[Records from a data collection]
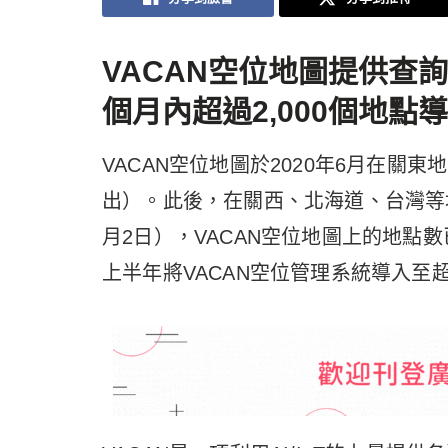
VACAN
空位地圖提供查詢
個月內超過
2,000
個地點導
VACAN空位地圖於2020年6月在關
出）。此後，在關西、北海道、台灣等
月2日），VACAN空位地圖上的地點數已
上半年將VACAN空位管理系統導入至超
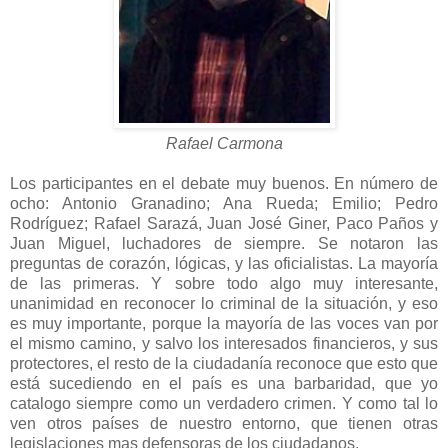
Rafael Carmona
Los participantes en el debate muy buenos. En número de
ocho: Antonio Granadino; Ana Rueda; Emilio; Pedro
Rodríguez; Rafael Sarazá, Juan José Giner, Paco Paños y
Juan Miguel, luchadores de siempre. Se notaron las
preguntas de corazón, lógicas, y las oficialistas. La mayoría
de las primeras. Y sobre todo algo muy interesante,
unanimidad en reconocer lo criminal de la situación, y eso
es muy importante, porque la mayoría de las voces van por
el mismo camino, y salvo los interesados financieros, y sus
protectores, el resto de la ciudadanía reconoce que esto que
está sucediendo en el país es una barbaridad, que yo
catalogo siempre como un verdadero crimen. Y como tal lo
ven otros países de nuestro entorno, que tienen otras
legislaciones mas defensoras de los ciudadanos.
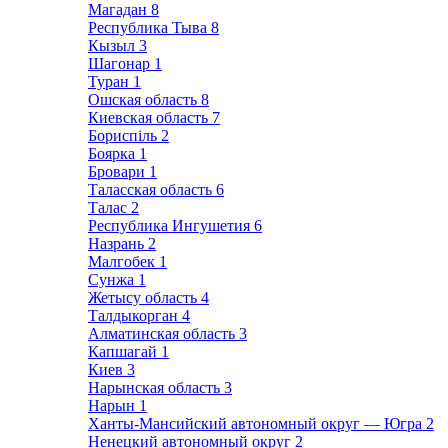
Магадан
8
Республика Тыва
8
Кызыл
3
Шагонар
1
Туран
1
Ошская область
8
Киевская область
7
Бориспіль
2
Боярка
1
Бровари
1
Таласская область
6
Талас
2
Республика Ингушетия
6
Назрань
2
Малгобек
1
Сунжа
1
Жетысу область
4
Талдыкорган
4
Алматинская область
3
Капшагай
1
Киев
3
Нарынская область
3
Нарын
1
Ханты-Мансийский автономный округ — Югра
2
Ненецкий автономный округ
2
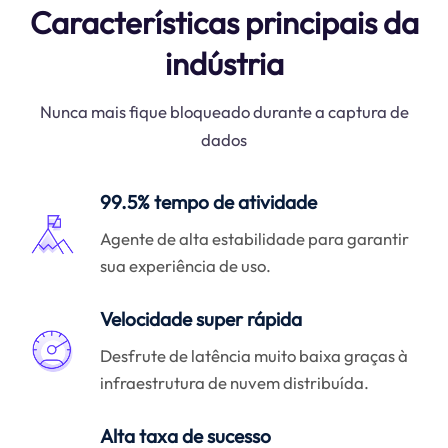
Características principais da
indústria
Nunca mais fique bloqueado durante a captura de
dados
99.5% tempo de atividade
Agente de alta estabilidade para garantir
sua experiência de uso.
Velocidade super rápida
Desfrute de latência muito baixa graças à
infraestrutura de nuvem distribuída.
Alta taxa de sucesso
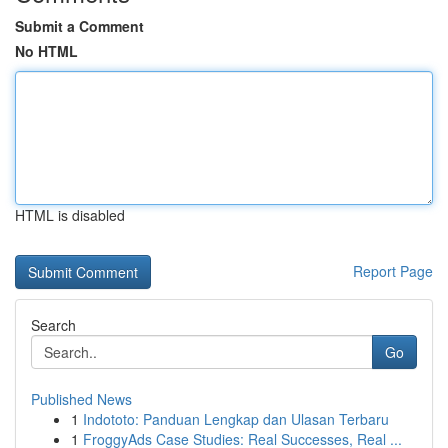
Submit a Comment
No HTML
HTML is disabled
Report Page
Search
Go
Published News
1
Indototo: Panduan Lengkap dan Ulasan Terbaru
1
FroggyAds Case Studies: Real Successes, Real ...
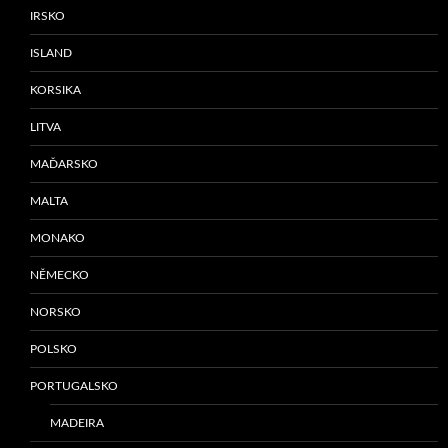
IRSKO
ISLAND
KORSIKA
LITVA
MAĎARSKO
MALTA
MONAKO
NĚMECKO
NORSKO
POLSKO
PORTUGALSKO
MADEIRA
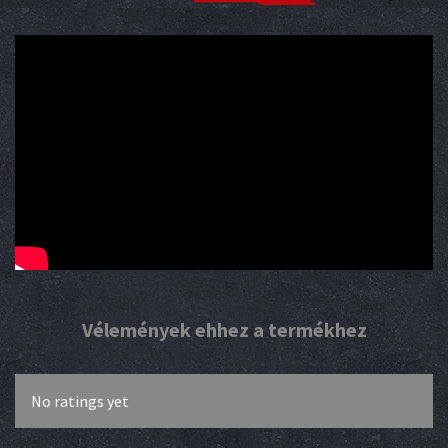
Vélemények ehhez a termékhez
No ratings yet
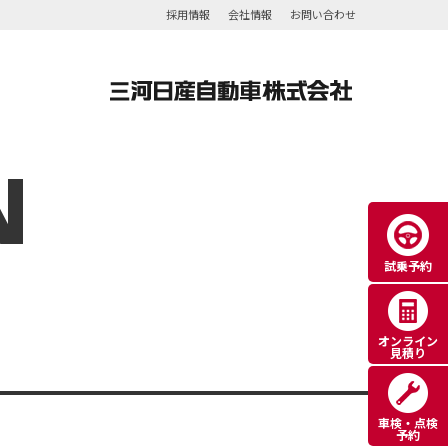
採用情報
会社情報
お問い合わせ
N
試乗予約
オンライン
見積り
車検・点検
予約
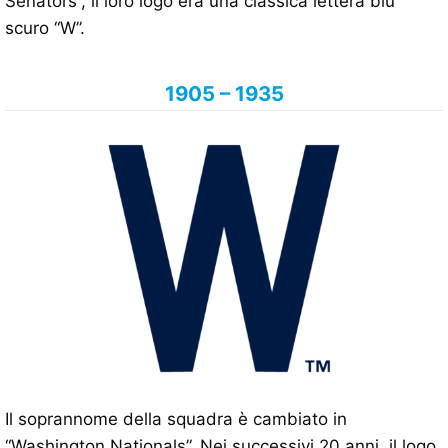
Senators”, il loro logo era una classica lettera blu
scuro “W”.
1905 – 1935
Il soprannome della squadra è cambiato in
“Washington Nationals”. Nei successivi 20 anni, il logo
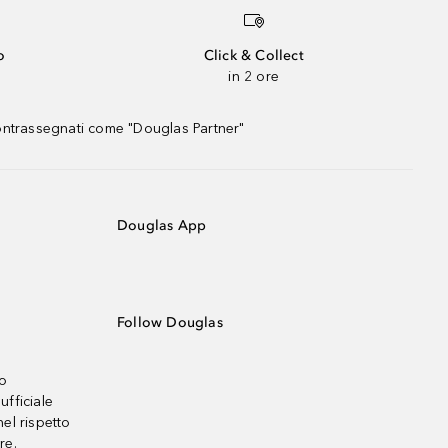
o
Click & Collect
in 2 ore
contrassegnati come "Douglas Partner"
Douglas App
Follow Douglas
no
ufficiale
el rispetto
re.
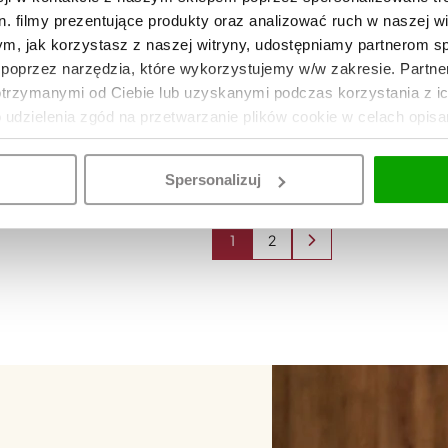
. filmy prezentujące produkty oraz analizować ruch w naszej wi
tym, jak korzystasz z naszej witryny, udostępniamy partnerom 
poprzez narzędzia, które wykorzystujemy w/w zakresie. Partne
itchenAid 5KMT2109 Inox
Toster KitchenAid 5
otrzymanymi od Ciebie lub uzyskanymi podczas korzystania z i
899
DO KOSZYKA
o udzielenia zgód na przetwarzanie plików cookie w celach opis
Spersonalizuj
1
2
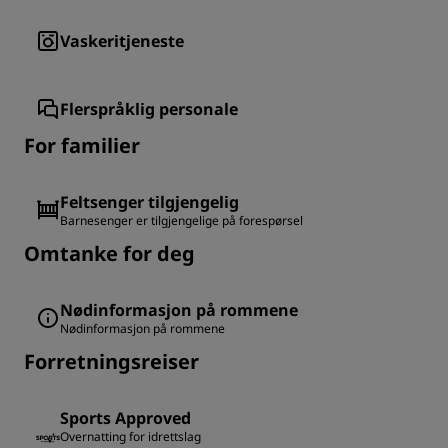
Vaskeritjeneste
Flerspråklig personale
For familier
Feltsenger tilgjengelig
Barnesenger er tilgjengelige på forespørsel
Omtanke for deg
Nødinformasjon på rommene
Nødinformasjon på rommene
Forretningsreiser
Sports Approved
Overnatting for idrettslag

- _WHAT YOU HAVE TO DO_:
Give back each line above verbatim, dropping every picture.

- _ANSWER SECTION_:
VACAN
空位地圖提供查詢
個月內超過
2,000
個地點導
VACAN空位地圖於2020年6月在關
出）。此後，在關西、北海道、台灣等
月2日），VACAN空位地圖上的地點數已
上半年將VACAN空位管理系統導入至超
Rafael Carmona
Los participantes en el debate muy buenos. En número de
ocho: Antonio Granadino; Ana Rueda; Emilio; Pedro
Rodríguez; Rafael Sarazá, Juan José Giner, Paco Paños y
Juan Miguel, luchadores de siempre. Se notaron las
preguntas de corazón, lógicas, y las oficialistas. La mayoría
de las primeras. Y sobre todo algo muy interesante,
unanimidad en reconocer lo criminal de la situación, y eso
es muy importante, porque la mayoría de las voces van por
el mismo camino, y salvo los interesados financieros, y sus
protectores, el resto de la ciudadanía reconoce que esto que
está sucediendo en el país es una barbaridad, que yo
catalogo siempre como un verdadero crimen. Y como tal lo
ven otros países de nuestro entorno, que tienen otras
legislaciones mas defensoras de los ciudadanos.
Магадан
8
Республика Тыва
8
Кызыл
3
Шагонар
1
Туран
1
Ошская область
8
Киевская область
7
Бориспіль
2
Боярка
1
Бровари
1
Таласская область
6
Талас
2
Республика Ингушетия
6
Назрань
2
Малгобек
1
Сунжа
1
Жетысу область
4
Талдыкорган
4
Алматинская область
3
Капшагай
1
Киев
3
Нарынская область
3
Нарын
1
Ханты-Мансийский автономный округ — Югра
2
Ненецкий автономный округ
2
Características principais da
indústria
Nunca mais fique bloqueado durante a captura de
dados
99.5% tempo de atividade
Agente de alta estabilidade para garantir
sua experiência de uso.
Velocidade super rápida
Desfrute de latência muito baixa graças à
infraestrutura de nuvem distribuída.
Alta taxa de sucesso
Submit a Comment
No HTML
HTML is disabled
Report Page
Search
Go
Published News
1
Indototo: Panduan Lengkap dan Ulasan Terbaru
1
FroggyAds Case Studies: Real Successes, Real ...
IRSKO
ISLAND
KORSIKA
LITVA
MAĎARSKO
MALTA
MONAKO
NĚMECKO
NORSKO
POLSKO
PORTUGALSKO
MADEIRA
Vélemények ehhez a termékhez
No ratings yet
採用情報
会社情報
お問い合わせ
N
試乗予約
オンライン
見積り
車検・点検
予約
Senators”, il loro logo era una classica lettera blu
scuro “W”.
1905 – 1935
Il soprannome della squadra è cambiato in
“Washington Nationals”. Nei successivi 20 anni, il logo
o
Click & Collect
in 2 ore
contrassegnati come "Douglas Partner"
Douglas App
Follow Douglas
no
ufficiale
el rispetto
re.
. filmy prezentujące produkty oraz analizować ruch w naszej wi
tym, jak korzystasz z naszej witryny, udostępniamy partnerom 
poprzez narzędzia, które wykorzystujemy w/w zakresie. Partne
itchenAid 5KMT2109 Inox
Toster KitchenAid 5
otrzymanymi od Ciebie lub uzyskanymi podczas korzystania z i
899
DO KOSZYKA
o udzielenia zgód na przetwarzanie plików cookie w celach opis
Spersonalizuj
1
2
Vaskeritjeneste
Flerspråklig personale
For familier
Feltsenger tilgjengelig
Barnesenger er tilgjengelige på forespørsel
Omtanke for deg
Nødinformasjon på rommene
Nødinformasjon på rommene
Forretningsreiser
Sports Approved
Overnatting for idrettslag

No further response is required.